___ PROVIDED MATERIAL

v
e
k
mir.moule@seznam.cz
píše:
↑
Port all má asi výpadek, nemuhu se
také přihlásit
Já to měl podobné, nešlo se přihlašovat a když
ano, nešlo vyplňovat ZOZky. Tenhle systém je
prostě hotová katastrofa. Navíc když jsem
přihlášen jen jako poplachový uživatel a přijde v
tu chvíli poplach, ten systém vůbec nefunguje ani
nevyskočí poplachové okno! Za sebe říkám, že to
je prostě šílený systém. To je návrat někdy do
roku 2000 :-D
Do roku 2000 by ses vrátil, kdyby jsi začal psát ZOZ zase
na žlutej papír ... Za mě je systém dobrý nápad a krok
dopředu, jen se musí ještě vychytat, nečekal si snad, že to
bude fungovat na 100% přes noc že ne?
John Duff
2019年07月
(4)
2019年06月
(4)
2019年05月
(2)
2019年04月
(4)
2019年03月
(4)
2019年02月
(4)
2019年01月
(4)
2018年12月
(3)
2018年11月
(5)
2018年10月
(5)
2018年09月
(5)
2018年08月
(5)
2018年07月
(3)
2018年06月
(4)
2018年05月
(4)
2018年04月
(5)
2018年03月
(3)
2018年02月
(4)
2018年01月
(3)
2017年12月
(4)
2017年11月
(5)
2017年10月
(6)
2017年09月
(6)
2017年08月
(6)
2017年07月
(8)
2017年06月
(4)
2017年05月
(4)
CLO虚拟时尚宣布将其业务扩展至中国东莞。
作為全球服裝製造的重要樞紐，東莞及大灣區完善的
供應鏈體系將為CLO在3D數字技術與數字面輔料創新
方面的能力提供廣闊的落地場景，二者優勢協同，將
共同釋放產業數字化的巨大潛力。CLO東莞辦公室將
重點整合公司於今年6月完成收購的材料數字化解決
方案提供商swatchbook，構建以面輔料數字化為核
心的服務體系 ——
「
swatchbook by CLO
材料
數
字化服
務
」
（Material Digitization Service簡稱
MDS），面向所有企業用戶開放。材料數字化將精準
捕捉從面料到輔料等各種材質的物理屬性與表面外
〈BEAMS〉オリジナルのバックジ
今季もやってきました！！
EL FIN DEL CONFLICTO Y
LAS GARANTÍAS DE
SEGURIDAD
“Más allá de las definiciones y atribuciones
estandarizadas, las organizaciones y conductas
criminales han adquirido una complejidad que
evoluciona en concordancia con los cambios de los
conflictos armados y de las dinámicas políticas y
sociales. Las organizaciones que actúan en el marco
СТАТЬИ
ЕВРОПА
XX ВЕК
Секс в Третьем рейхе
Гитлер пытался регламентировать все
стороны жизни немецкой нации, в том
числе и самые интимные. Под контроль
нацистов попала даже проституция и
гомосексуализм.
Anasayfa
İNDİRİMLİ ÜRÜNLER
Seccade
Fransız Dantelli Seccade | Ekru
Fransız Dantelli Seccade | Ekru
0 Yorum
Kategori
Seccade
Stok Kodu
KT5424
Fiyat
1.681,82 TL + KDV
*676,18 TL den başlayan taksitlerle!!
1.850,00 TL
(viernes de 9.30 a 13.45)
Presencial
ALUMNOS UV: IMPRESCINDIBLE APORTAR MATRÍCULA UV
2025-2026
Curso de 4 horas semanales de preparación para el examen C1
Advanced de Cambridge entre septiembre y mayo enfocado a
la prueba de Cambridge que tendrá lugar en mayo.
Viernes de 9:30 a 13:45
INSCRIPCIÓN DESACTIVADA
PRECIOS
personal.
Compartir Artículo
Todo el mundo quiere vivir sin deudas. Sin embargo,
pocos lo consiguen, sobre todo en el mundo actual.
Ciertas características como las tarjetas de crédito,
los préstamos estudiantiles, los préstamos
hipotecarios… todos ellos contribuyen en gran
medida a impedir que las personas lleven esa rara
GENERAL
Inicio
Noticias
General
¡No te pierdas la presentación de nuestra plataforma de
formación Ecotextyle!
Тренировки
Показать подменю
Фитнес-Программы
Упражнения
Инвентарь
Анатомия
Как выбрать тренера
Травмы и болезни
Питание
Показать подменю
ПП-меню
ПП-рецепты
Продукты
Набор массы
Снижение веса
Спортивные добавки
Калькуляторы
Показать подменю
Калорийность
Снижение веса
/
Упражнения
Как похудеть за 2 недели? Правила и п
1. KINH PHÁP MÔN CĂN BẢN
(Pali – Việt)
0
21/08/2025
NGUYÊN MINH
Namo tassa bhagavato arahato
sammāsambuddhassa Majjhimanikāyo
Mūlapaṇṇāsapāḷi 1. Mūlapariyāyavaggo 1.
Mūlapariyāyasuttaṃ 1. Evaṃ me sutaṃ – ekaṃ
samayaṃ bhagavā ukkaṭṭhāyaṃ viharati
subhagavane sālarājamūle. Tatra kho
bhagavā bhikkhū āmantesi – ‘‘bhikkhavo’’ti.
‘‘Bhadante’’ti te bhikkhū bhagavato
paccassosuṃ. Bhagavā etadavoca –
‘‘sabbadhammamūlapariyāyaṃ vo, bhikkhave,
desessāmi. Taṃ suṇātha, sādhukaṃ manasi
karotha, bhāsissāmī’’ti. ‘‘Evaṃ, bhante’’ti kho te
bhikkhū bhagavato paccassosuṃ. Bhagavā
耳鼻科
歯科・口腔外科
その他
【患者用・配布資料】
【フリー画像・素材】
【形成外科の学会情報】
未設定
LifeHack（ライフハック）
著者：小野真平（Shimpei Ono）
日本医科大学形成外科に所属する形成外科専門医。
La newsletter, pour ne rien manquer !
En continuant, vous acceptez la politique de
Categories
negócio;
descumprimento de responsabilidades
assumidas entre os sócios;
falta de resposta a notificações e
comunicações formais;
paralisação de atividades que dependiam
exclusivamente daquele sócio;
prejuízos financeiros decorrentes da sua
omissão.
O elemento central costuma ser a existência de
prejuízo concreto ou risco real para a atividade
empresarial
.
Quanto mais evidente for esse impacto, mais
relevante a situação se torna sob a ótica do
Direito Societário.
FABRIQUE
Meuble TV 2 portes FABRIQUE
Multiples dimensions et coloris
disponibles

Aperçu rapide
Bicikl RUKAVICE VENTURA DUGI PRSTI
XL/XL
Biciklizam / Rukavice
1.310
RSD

______

WHAT IS EXPECTED: All of the material is to be given again exactly.

YOUR SOLUTION:
v
e
k
mir.moule@seznam.cz
píše:
↑
Port all má asi výpadek, nemuhu se
také přihlásit
Já to měl podobné, nešlo se přihlašovat a když
ano, nešlo vyplňovat ZOZky. Tenhle systém je
prostě hotová katastrofa. Navíc když jsem
přihlášen jen jako poplachový uživatel a přijde v
tu chvíli poplach, ten systém vůbec nefunguje ani
nevyskočí poplachové okno! Za sebe říkám, že to
je prostě šílený systém. To je návrat někdy do
roku 2000 :-D
Do roku 2000 by ses vrátil, kdyby jsi začal psát ZOZ zase
na žlutej papír ... Za mě je systém dobrý nápad a krok
dopředu, jen se musí ještě vychytat, nečekal si snad, že to
bude fungovat na 100% přes noc že ne?
John Duff
2019年07月
(4)
2019年06月
(4)
2019年05月
(2)
2019年04月
(4)
2019年03月
(4)
2019年02月
(4)
2019年01月
(4)
2018年12月
(3)
2018年11月
(5)
2018年10月
(5)
2018年09月
(5)
2018年08月
(5)
2018年07月
(3)
2018年06月
(4)
2018年05月
(4)
2018年04月
(5)
2018年03月
(3)
2018年02月
(4)
2018年01月
(3)
2017年12月
(4)
2017年11月
(5)
2017年10月
(6)
2017年09月
(6)
2017年08月
(6)
2017年07月
(8)
2017年06月
(4)
2017年05月
(4)
CLO虚拟时尚宣布将其业务扩展至中国东莞。
作為全球服裝製造的重要樞紐，東莞及大灣區完善的
供應鏈體系將為CLO在3D數字技術與數字面輔料創新
方面的能力提供廣闊的落地場景，二者優勢協同，將
共同釋放產業數字化的巨大潛力。CLO東莞辦公室將
重點整合公司於今年6月完成收購的材料數字化解決
方案提供商swatchbook，構建以面輔料數字化為核
心的服務體系 ——
「
swatchbook by CLO
材料
數
字化服
務
」
（Material Digitization Service簡稱
MDS），面向所有企業用戶開放。材料數字化將精準
捕捉從面料到輔料等各種材質的物理屬性與表面外
〈BEAMS〉オリジナルのバックジ
今季もやってきました！！
EL FIN DEL CONFLICTO Y
LAS GARANTÍAS DE
SEGURIDAD
“Más allá de las definiciones y atribuciones
estandarizadas, las organizaciones y conductas
criminales han adquirido una complejidad que
evoluciona en concordancia con los cambios de los
conflictos armados y de las dinámicas políticas y
sociales. Las organizaciones que actúan en el marco
СТАТЬИ
ЕВРОПА
XX ВЕК
Секс в Третьем рейхе
Гитлер пытался регламентировать все
стороны жизни немецкой нации, в том
числе и самые интимные. Под контроль
нацистов попала даже проституция и
гомосексуализм.
Anasayfa
İNDİRİMLİ ÜRÜNLER
Seccade
Fransız Dantelli Seccade | Ekru
Fransız Dantelli Seccade | Ekru
0 Yorum
Kategori
Seccade
Stok Kodu
KT5424
Fiyat
1.681,82 TL + KDV
*676,18 TL den başlayan taksitlerle!!
1.850,00 TL
(viernes de 9.30 a 13.45)
Presencial
ALUMNOS UV: IMPRESCINDIBLE APORTAR MATRÍCULA UV
2025-2026
Curso de 4 horas semanales de preparación para el examen C1
Advanced de Cambridge entre septiembre y mayo enfocado a
la prueba de Cambridge que tendrá lugar en mayo.
Viernes de 9:30 a 13:45
INSCRIPCIÓN DESACTIVADA
PRECIOS
personal.
Compartir Artículo
Todo el mundo quiere vivir sin deudas. Sin embargo,
pocos lo consiguen, sobre todo en el mundo actual.
Ciertas características como las tarjetas de crédito,
los préstamos estudiantiles, los préstamos
hipotecarios… todos ellos contribuyen en gran
medida a impedir que las personas lleven esa rara
GENERAL
Inicio
Noticias
General
¡No te pierdas la presentación de nuestra plataforma de
formación Ecotextyle!
Тренировки
Показать подменю
Фитнес-Программы
Упражнения
Инвентарь
Анатомия
Как выбрать тренера
Травмы и болезни
Питание
Показать подменю
ПП-меню
ПП-рецепты
Продукты
Набор массы
Снижение веса
Спортивные добавки
Калькуляторы
Показать подменю
Калорийность
Снижение веса
/
Упражнения
Как похудеть за 2 недели? Правила и п
1. KINH PHÁP MÔN CĂN BẢN
(Pali – Việt)
0
21/08/2025
NGUYÊN MINH
Namo tassa bhagavato arahato
sammāsambuddhassa Majjhimanikāyo
Mūlapaṇṇāsapāḷi 1. Mūlapariyāyavaggo 1.
Mūlapariyāyasuttaṃ 1. Evaṃ me sutaṃ – ekaṃ
samayaṃ bhagavā ukkaṭṭhāyaṃ viharati
subhagavane sālarājamūle. Tatra kho
bhagavā bhikkhū āmantesi – ‘‘bhikkhavo’’ti.
‘‘Bhadante’’ti te bhikkhū bhagavato
paccassosuṃ. Bhagavā etadavoca –
‘‘sabbadhammamūlapariyāyaṃ vo, bhikkhave,
desessāmi. Taṃ suṇātha, sādhukaṃ manasi
karotha, bhāsissāmī’’ti. ‘‘Evaṃ, bhante’’ti kho te
bhikkhū bhagavato paccassosuṃ. Bhagavā
耳鼻科
歯科・口腔外科
その他
【患者用・配布資料】
【フリー画像・素材】
【形成外科の学会情報】
未設定
LifeHack（ライフハック）
著者：小野真平（Shimpei Ono）
日本医科大学形成外科に所属する形成外科専門医。
La newsletter, pour ne rien manquer !
En continuant, vous acceptez la politique de
Categories
negócio;
descumprimento de responsabilidades
assumidas entre os sócios;
falta de resposta a notificações e
comunicações formais;
paralisação de atividades que dependiam
exclusivamente daquele sócio;
prejuízos financeiros decorrentes da sua
omissão.
O elemento central costuma ser a existência de
prejuízo concreto ou risco real para a atividade
empresarial
.
Quanto mais evidente for esse impacto, mais
relevante a situação se torna sob a ótica do
Direito Societário.
FABRIQUE
Meuble TV 2 portes FABRIQUE
Multiples dimensions et coloris
disponibles

Aperçu rapide
Bicikl RUKAVICE VENTURA DUGI PRSTI
XL/XL
Biciklizam / Rukavice
1.310
RSD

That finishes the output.